This role ensures robust, compliant, and efficient processes for drug formulation (solid oral, vial, syringe filling), technology transfer, and packaging.

The position requires collaboration with Quality, Regulatory, Supply Chain, R&D, and external partners (CMOs).

Build and maintain relationships with stakeholders, providing technical leadership and packaging engineering expertise to support CMO management.

Provide technical guidance on drug product and packaging vendor selection, technology transfer, and ensure network capabilities for transfers.

Lead implementation of new technology or upgrades at external CMO sites.

Support qualification studies (IQ / OQ / PQ, PPQ) during packaging validation.

Contribute to development activities for primary and secondary packaging and support shipping development for new products.

Oversee packaging engineering trials at CMO sites, ensuring controls are in place and processes are optimized.

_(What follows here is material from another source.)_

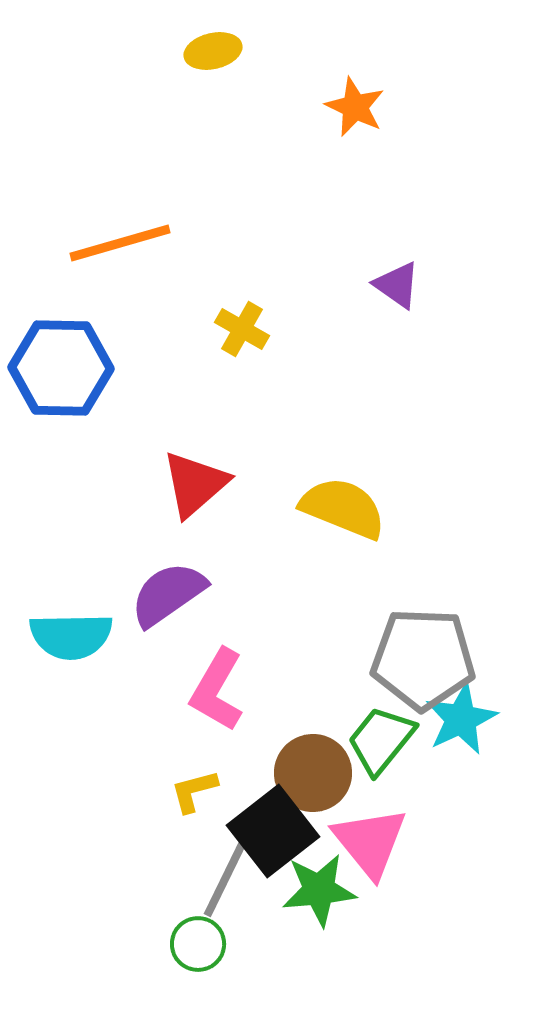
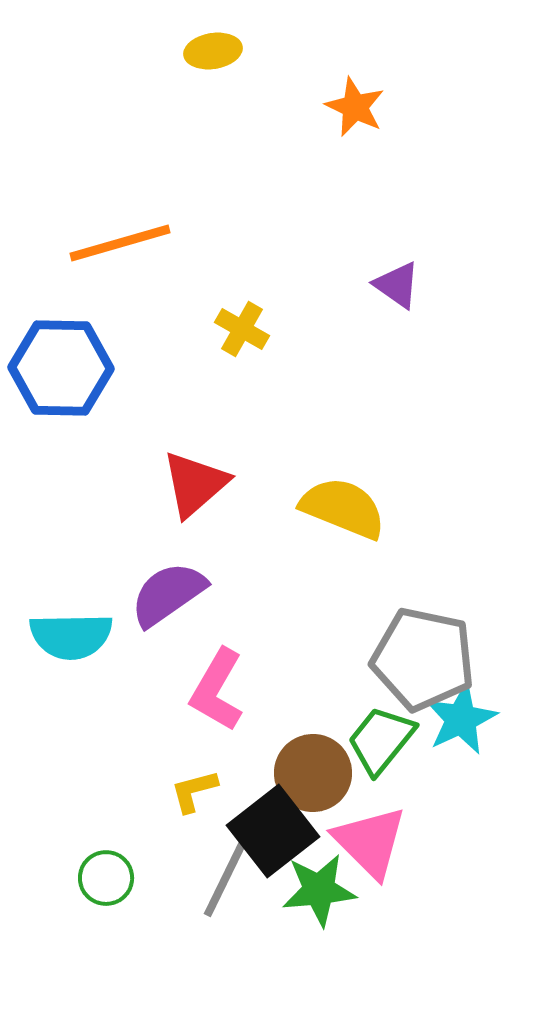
yellow ellipse: rotated 4 degrees clockwise
gray pentagon: rotated 10 degrees clockwise
pink triangle: rotated 6 degrees counterclockwise
green circle: moved 92 px left, 66 px up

Maintain design control for secondary packaging, including change controls and verification activities.

Identify critical parameters and maintain the Packaging Control Strategy as a lifecycle document.

Provide technical input and leadership in drug product processes, troubleshooting, and process improvements.

Contribute to regulatory filings and CMC documentation.

Lead investigations into drug product and packaging issues, ensuring root cause analysis and CAPAs.

Manage day-to-day manufacturing processes at CMO sites, ensuring efficiency and compliance.

Work with suppliers to publish KPIs focused on process efficiency.

Apply engineering techniques to reduce time to market while meeting regulatory, project, and cost targets.

Participate in risk management to identify and mitigate risks.

Develop and maintain a packaging competency library for current and future products.

Collaborate with PharmDev on new drug product and packaging designs for commercial use.

Provide expertise in drug manufacturing operations, process development, troubleshooting, and site selection.

Qualifications include a degree in Engineering or Science, with significant experience in drug product and packaging engineering in high-volume pharma or healthcare packaging, supporting new product / process introductions in compliance with EHS and cGMP standards.

Experience in a cGMP environment with change control and risk assessment discipline.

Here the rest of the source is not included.